• Exercise objective:
Please filter the data below down to the lines holding the string "Igreja".

• Records to use:
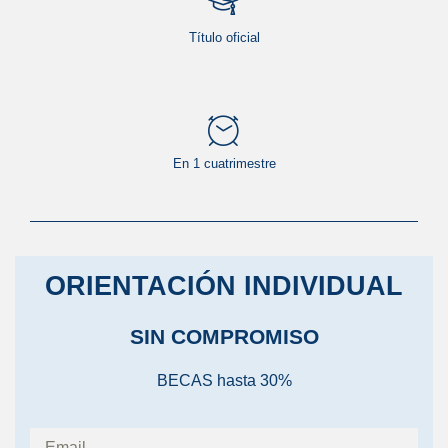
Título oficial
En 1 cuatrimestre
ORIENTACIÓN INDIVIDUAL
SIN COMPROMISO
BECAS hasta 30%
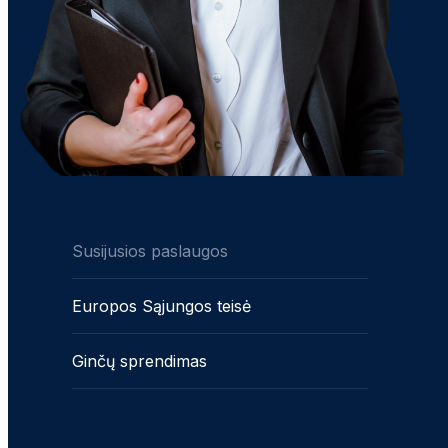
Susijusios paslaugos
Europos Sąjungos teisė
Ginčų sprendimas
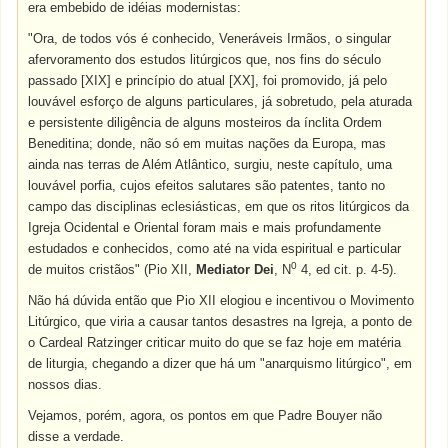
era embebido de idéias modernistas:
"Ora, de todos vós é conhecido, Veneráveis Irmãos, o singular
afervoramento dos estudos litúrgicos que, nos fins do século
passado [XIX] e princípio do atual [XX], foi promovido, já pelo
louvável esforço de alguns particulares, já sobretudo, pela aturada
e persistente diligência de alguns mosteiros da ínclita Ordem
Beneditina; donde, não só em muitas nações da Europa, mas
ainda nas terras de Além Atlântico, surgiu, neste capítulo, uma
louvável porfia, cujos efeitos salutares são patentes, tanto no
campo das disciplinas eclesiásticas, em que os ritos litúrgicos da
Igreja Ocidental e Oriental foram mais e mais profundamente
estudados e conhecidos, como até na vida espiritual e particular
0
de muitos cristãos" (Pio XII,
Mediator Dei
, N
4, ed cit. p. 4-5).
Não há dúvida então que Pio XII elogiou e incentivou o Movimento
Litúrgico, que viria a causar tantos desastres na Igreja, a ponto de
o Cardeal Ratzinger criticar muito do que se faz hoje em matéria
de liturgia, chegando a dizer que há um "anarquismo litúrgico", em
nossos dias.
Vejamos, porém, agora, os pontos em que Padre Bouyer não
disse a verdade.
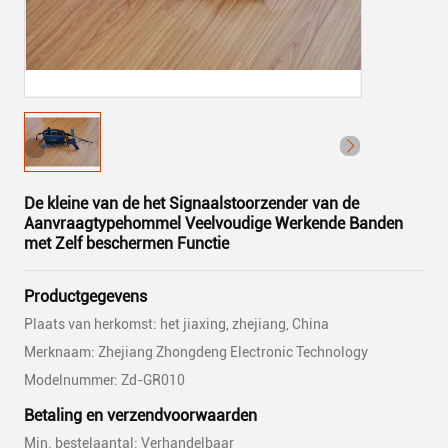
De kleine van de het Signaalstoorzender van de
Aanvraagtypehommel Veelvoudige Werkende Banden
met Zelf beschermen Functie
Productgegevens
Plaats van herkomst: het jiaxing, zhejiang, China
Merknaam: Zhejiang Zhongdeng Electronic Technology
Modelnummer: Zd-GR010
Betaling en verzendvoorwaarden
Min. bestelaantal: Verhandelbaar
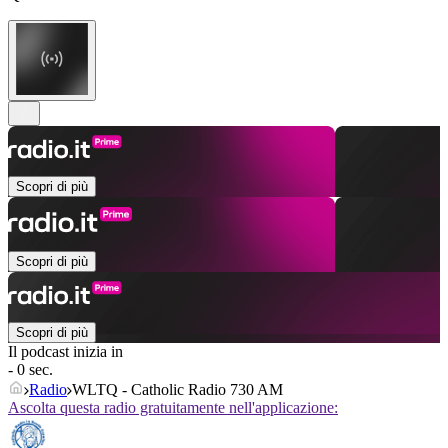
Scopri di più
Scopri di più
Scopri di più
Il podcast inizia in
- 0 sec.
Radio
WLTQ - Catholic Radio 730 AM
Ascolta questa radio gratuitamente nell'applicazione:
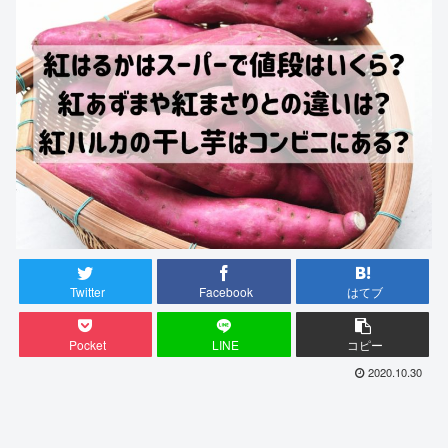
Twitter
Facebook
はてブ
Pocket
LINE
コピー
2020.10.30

• Answer to this exercise:
Igreja Ocidental e Oriental foram mais e mais profundamente
Litúrgico, que viria a causar tantos desastres na Igreja, a ponto de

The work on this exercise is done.